I am even more suspicious of the financial services industry.  Just a giant con game in most respects.  So any supervision of them that is more effective is to be applauded.

Then we have the Petricevic factor.  Sooner or later one of these funds will fall under the control of a dangerous individual or corporation.  It's going to happen.  And the individuals unlucky enough to have all their money there, because they only have one place, are dead meat.

I would be happy to see the tweak, where I was allowed to have more than one Kiwisaver provider.  More baskets for the eggs etc.

The rule could be that once I had more than say $50,000.00 at one provider I could leave it there and start with another.   Or you could have the rule that right from the start you could have up to four providers. 


Nothing requires that all of your savings should be in KiwiSaver.  There is nothing to stop you having long-term savings accounts with as many different providers as you like.  But you are surely not expecting that the Government should put  $500/year into each one of them for you, or that your employer should contribute 2% of your salary into each one of them for you.


To M de M.  Think this through a little please.  Or stop making stuff up.

My Kiwisaver now is in the tens of thousands of dollars.  But only about 4% of my total investment equity.  I would still like to have multiple providers for Kiwisaver as the amount grows.  I anticipate that it will top out at several hundred thousand dollars.  The Petricevic factor still needs to be considered.

There are people with a majority of their funds in Kiwisaver.  It's even more important for them.

Nothing in my suggestion changes the amounts that the individual, Government or employer would contribute.

As for the admin points you raise.  IRD could direct it into multiple streams very simply.  The employer (I am one) does not need to worry about it.  You already will know  that employers do not even know which funds their employees choose to use. 


What did I make up?


If you don't want to have all of your savings with one KiwiSaver provider (even if you can divide it between several different funds), then that's very easily avoided - don't put all of your savings into KiwiSaver. 


How exactly does it differ, if you have (say) $20,000 in KiwiSaver and $20,000 in each of three other non-KS savings accounts, as opposed to having $20,000 with each of four different KiwiSaver providers?













$100,000 say  with each of four different Kiwisaver accounts.  AND.  $1,500,000 say spread over several other investments completely of your choice.

Keeping in mind other good people, often lower income who are likely to have most of their investment inside Kiwisaver.

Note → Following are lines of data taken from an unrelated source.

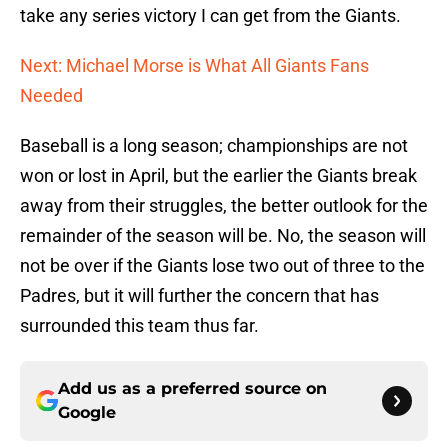
take any series victory I can get from the Giants.
Next: Michael Morse is What All Giants Fans
Needed
Baseball is a long season; championships are not
won or lost in April, but the earlier the Giants break
away from their struggles, the better outlook for the
remainder of the season will be. No, the season will
not be over if the Giants lose two out of three to the
Padres, but it will further the concern that has
surrounded this team thus far.
Add us as a preferred source on
Google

And keeping in mind those dumb others, who we wisely have compelled to save, who have not a cent outside of Kiwisaver.  They are really at risk from the Petricevic faction.     


I can see that -


  • $100,000 say with each of four different Kiwisaver accounts. AND. $1,500,000 say spread over several other investments completely of your choice.

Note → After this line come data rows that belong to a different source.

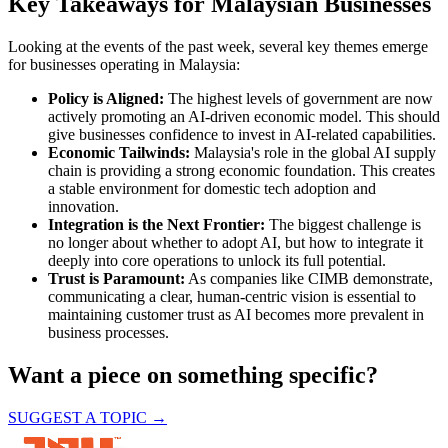
Key Takeaways for Malaysian Businesses
Looking at the events of the past week, several key themes emerge
for businesses operating in Malaysia:
Policy is Aligned:
The highest levels of government are now
actively promoting an AI-driven economic model. This should
give businesses confidence to invest in AI-related capabilities.
Economic Tailwinds:
Malaysia's role in the global AI supply
chain is providing a strong economic foundation. This creates
a stable environment for domestic tech adoption and
innovation.
Integration is the Next Frontier:
The biggest challenge is
no longer about whether to adopt AI, but how to integrate it
deeply into core operations to unlock its full potential.
Trust is Paramount:
As companies like CIMB demonstrate,
communicating a clear, human-centric vision is essential to
maintaining customer trust as AI becomes more prevalent in
business processes.
Want a piece on something specific?
SUGGEST A TOPIC →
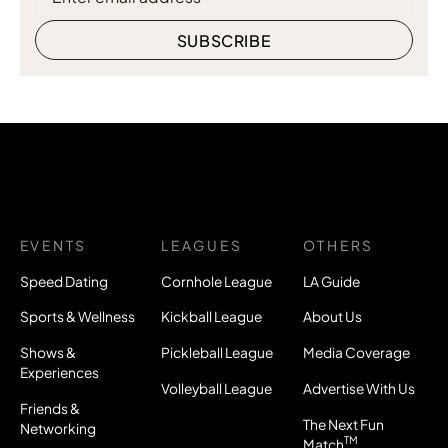
EVENTS
LEAGUES
OTHERS
Speed Dating
Cornhole League
LA Guide
Sports & Wellness
Kickball League
About Us
Shows &
Pickleball League
Media Coverage
Experiences
Volleyball League
Advertise With Us
Friends &
The Next Fun
Networking
TM
Match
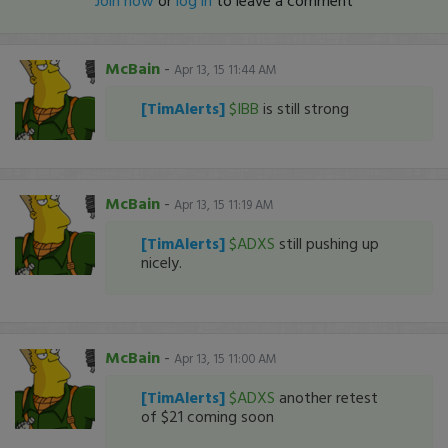
Join now
or
log in
to leave a comment
McBain
-
Apr 13, 15 11:44 AM
[TimAlerts]
$IBB
is still strong
McBain
-
Apr 13, 15 11:19 AM
[TimAlerts]
$ADXS
still pushing up
nicely.
McBain
-
Apr 13, 15 11:00 AM
[TimAlerts]
$ADXS
another retest
of $21 coming soon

- is more diversified than $400,000 in a single KiwiSaver account and $1,500,000 etc.


But I cannot see how it is more diversified than


  • $100,000 in a KiwiSaver account and $100,000 in each of three other non-KiwiSaver long-term savings accounts and $1,500,000 etc


- which nothing in the Kiwisaver rules prevents you from doing. 

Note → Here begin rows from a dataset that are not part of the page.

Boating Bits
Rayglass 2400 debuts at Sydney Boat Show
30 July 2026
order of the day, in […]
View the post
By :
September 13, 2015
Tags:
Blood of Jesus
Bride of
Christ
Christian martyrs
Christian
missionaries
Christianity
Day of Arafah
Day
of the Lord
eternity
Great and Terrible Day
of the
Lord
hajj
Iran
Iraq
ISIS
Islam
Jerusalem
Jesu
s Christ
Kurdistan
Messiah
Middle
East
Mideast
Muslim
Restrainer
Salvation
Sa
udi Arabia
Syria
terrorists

Or to put it another way - If you don't want to put more than $x, or x% of your total savings, with any one KiwiSaver provider, then don't put more than $x, or x% of your total savings, into KiwiSaver. 


As for those who are not capable of making the decision to diversify their savings beyond KiwiSaver - why are they any more likely to make the decision to diversify them within KiwiSaver?  Or are you suggesting that the Government should take that decision on their behalf?


As for those "dumb others who we have compelled to save" -  nobody is compelled to save with a higher-risk KiwiSaver provider.   If they have been "compelled", then they are with one of the closely supervised conservative default funds and in the unlikely event that it goes under, their funds will be transferred to another conservative default fund.   








There is no downside in multiple Kiwisaver providers.  On occasion there will be an upside.  So why not.